Blondshell – ‘Blondshell’ review: raw rock anthems amongst the year’s best

Urgent, funny and fearless, the LA artist's debut album sees her imbue her rage with wit and fierce ambition

Some albums devastate you with subtlety, and others bust your lip – Blondshell’s superb debut album is certainly the latter. There’s no lack of the lighter stuff currently – just look at Boygenius and Gracie Abrams’ seriously impressive releases – but seldom do they use rage and despair, pointed inwards or outwards, to make the point. It’s what makes this LA rocker’s debut so memorable, potent and enjoyable.

Sabrina Teitelbaum, currently based in LA, began her recording career writing and releasing on-trend pop, a world away from her childhood loves of The Rolling Stones and The National. That period would spawn a mildly successful single in 2020’s ‘Fuckboy’, a dramatic, if anonymous, track that would eventually get lost in the scrap for attention on streaming services. Change would come when Teitelbaum began writing songs just for herself and not with the expectation to release them, alongside a decision to go sober in early 2020. Radical honesty – and wit – would now prevail and shine in every song, alongside a rawer, more familiar sonic palette for Teitelbaum to pull from.
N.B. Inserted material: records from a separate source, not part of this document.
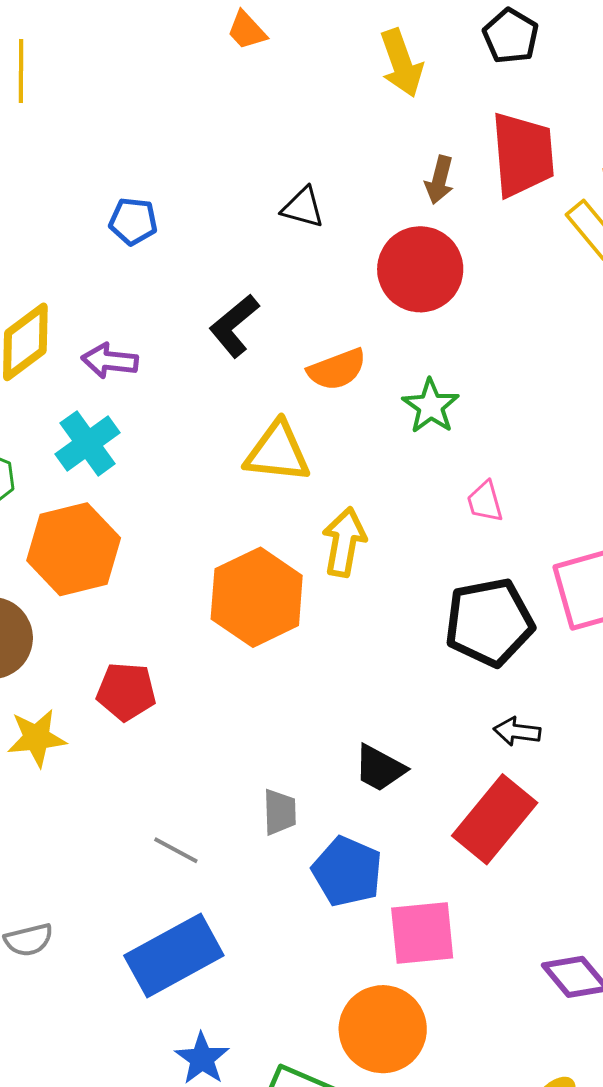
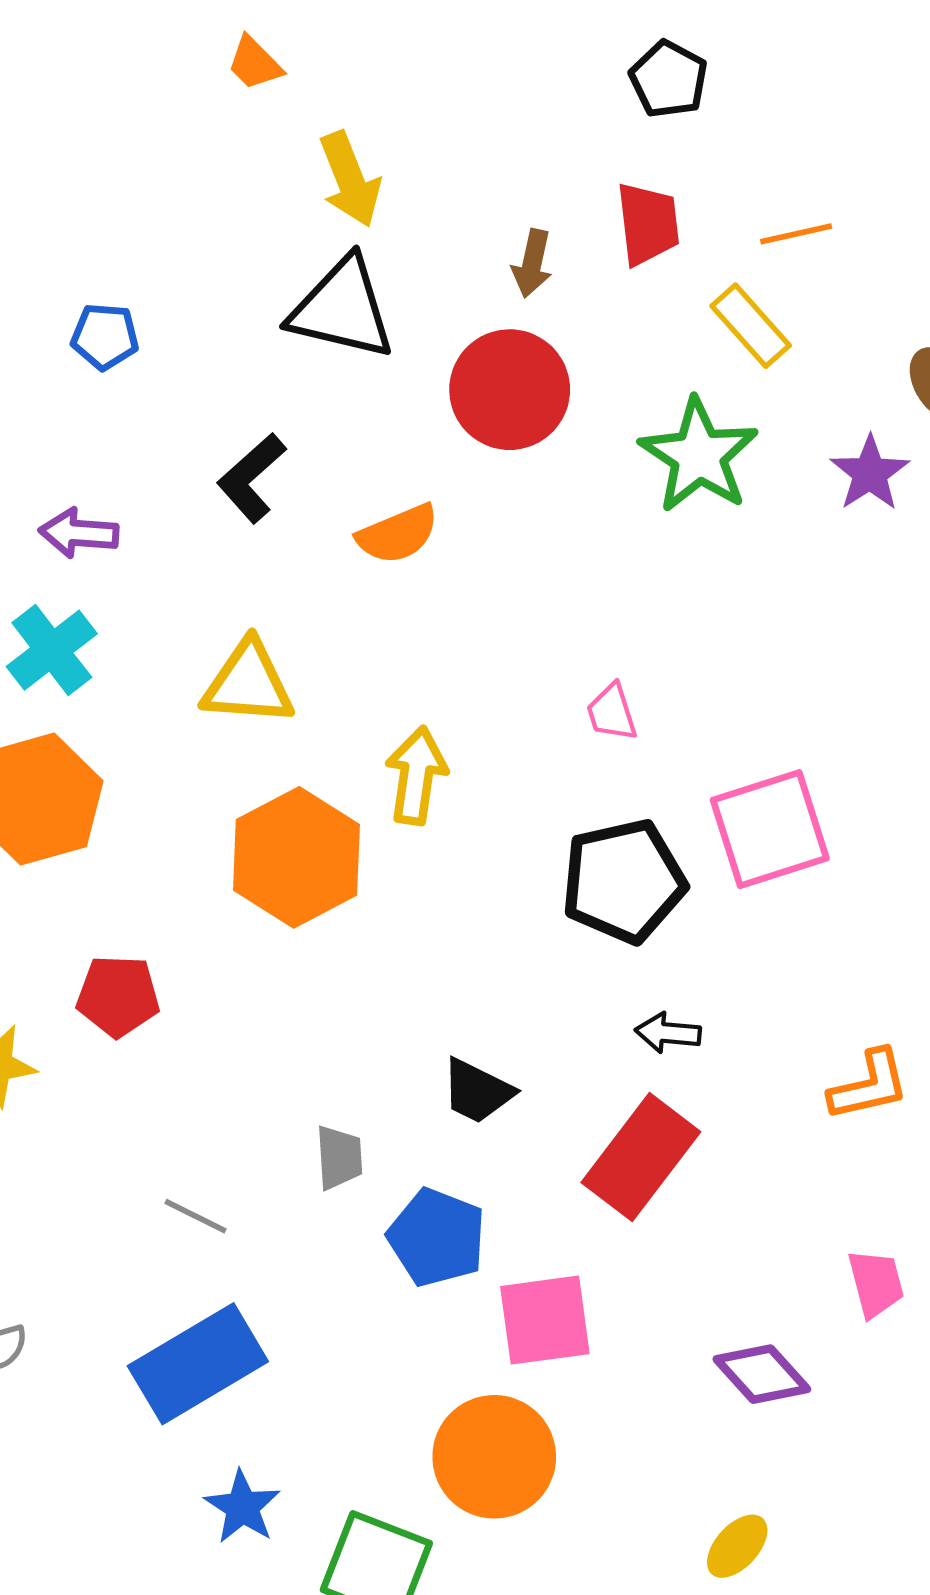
black pentagon: (511, 36) -> (669, 79), moved
yellow arrow: (401, 63) -> (350, 179), moved
red trapezoid: (523, 155) -> (648, 224), size x0.7
black triangle: (303, 207) -> (342, 309), size x1.8
green star: (431, 406) -> (699, 456), moved, size x1.5
yellow triangle: (277, 452) -> (248, 683), moved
‘Veronica Mars’, which sports a chugging guitar riff alongside sly reflections on the Kristen Bell-starring 2004 TV drama and teenage media consumption, tells us that “Logan’s a dick, I’m learning that’s hot”. On ‘Joiner’, amidst substance misuse and self-harm, humour finds a place next to the sincerity: “I think you watched way too much HBO growing up”, she says with a wry grin. Even on ‘Sepsis’, Teitelbaum willingly puts herself at the butt of the joke: “I’m going back to him, I know my therapist’s pissed / We both know he’s a dick, at least it’s the obvious kind”. This is a record stuffed with barbed and memorable one-liners.


In accompanying liner notes, Teitelbaum likens the big riffs on ‘Blondshell’ as a “protective shell” for the fragile vulnerability in her writing. It does the textures something of a disservice – the production is perfectly attuned to what the song needs, not there to shield it from scrutiny. Indeed, ‘Olympus’ could have been a minimalist ballad, but the measured production encourages the song forward, its subtle solo leaving a lasting imprint. ‘Joiner’ has a radio-friendly pace that feeds the chaos within, while the ferocity of  ‘Sepsis’s chorus is as frustrated and angst-ridden as the truths she spills about a doomed relationship: “It should take a whole lot less to turn me off”, she roars.

‘Blondshell’, then, is a complete triumph in several ways. Rarely do emerging artists receive the benefit of the doubt to change tack, recalibrate their sound and allow their lived experiences to develop and find their way into the music. Too often is that creator pigeonholed or, worse, written off – and such could have been the case for Teitelbaum. Instead, we have one of the alternative rock albums of the year, and one to treasure tightly for quite some time.